| Task |
Print out the data below in full and exactly, skipping the pictures.
━━━ Supplied information
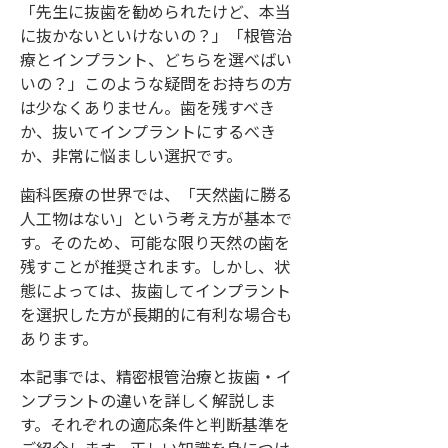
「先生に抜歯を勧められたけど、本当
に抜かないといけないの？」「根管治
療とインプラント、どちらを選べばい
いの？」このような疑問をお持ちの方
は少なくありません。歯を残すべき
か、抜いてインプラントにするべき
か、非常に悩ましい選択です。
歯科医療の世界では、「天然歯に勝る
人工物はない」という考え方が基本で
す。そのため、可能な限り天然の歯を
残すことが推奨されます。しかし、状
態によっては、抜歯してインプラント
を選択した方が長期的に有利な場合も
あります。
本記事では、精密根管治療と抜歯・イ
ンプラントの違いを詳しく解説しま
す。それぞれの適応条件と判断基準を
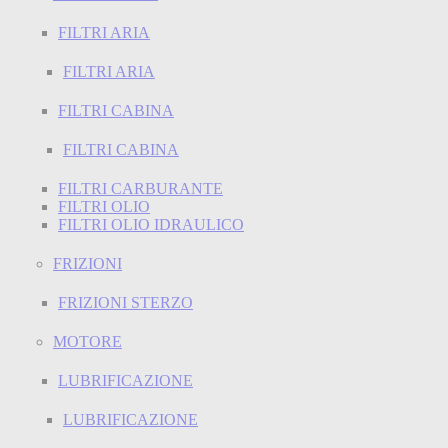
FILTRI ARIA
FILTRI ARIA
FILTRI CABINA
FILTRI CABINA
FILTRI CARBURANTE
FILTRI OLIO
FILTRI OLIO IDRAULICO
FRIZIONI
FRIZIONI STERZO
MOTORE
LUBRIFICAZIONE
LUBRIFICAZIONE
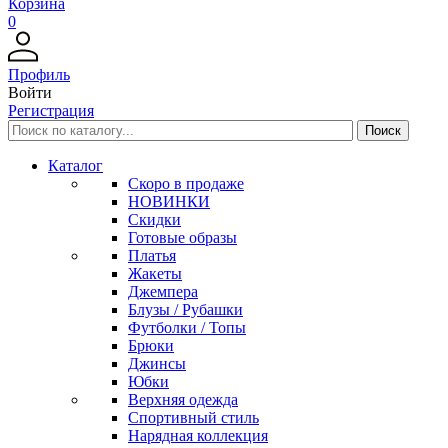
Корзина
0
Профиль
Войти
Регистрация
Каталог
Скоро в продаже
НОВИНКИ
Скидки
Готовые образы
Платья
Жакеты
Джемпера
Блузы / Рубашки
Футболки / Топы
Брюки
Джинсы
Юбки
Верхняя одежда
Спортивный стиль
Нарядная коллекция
━━━━━━
| Task result |
「先生に抜歯を勧められたけど、本当
に抜かないといけないの？」「根管治
療とインプラント、どちらを選べばい
いの？」このような疑問をお持ちの方
は少なくありません。歯を残すべき
か、抜いてインプラントにするべき
か、非常に悩ましい選択です。
歯科医療の世界では、「天然歯に勝る
人工物はない」という考え方が基本で
す。そのため、可能な限り天然の歯を
残すことが推奨されます。しかし、状
態によっては、抜歯してインプラント
を選択した方が長期的に有利な場合も
あります。
本記事では、精密根管治療と抜歯・イ
ンプラントの違いを詳しく解説しま
す。それぞれの適応条件と判断基準を
FILTRI ARIA
FILTRI ARIA
FILTRI CABINA
FILTRI CABINA
FILTRI CARBURANTE
FILTRI OLIO
FILTRI OLIO IDRAULICO
FRIZIONI
FRIZIONI STERZO
MOTORE
LUBRIFICAZIONE
LUBRIFICAZIONE
Корзина
0
Профиль
Войти
Регистрация
Каталог
Скоро в продаже
НОВИНКИ
Скидки
Готовые образы
Платья
Жакеты
Джемпера
Блузы / Рубашки
Футболки / Топы
Брюки
Джинсы
Юбки
Верхняя одежда
Спортивный стиль
Нарядная коллекция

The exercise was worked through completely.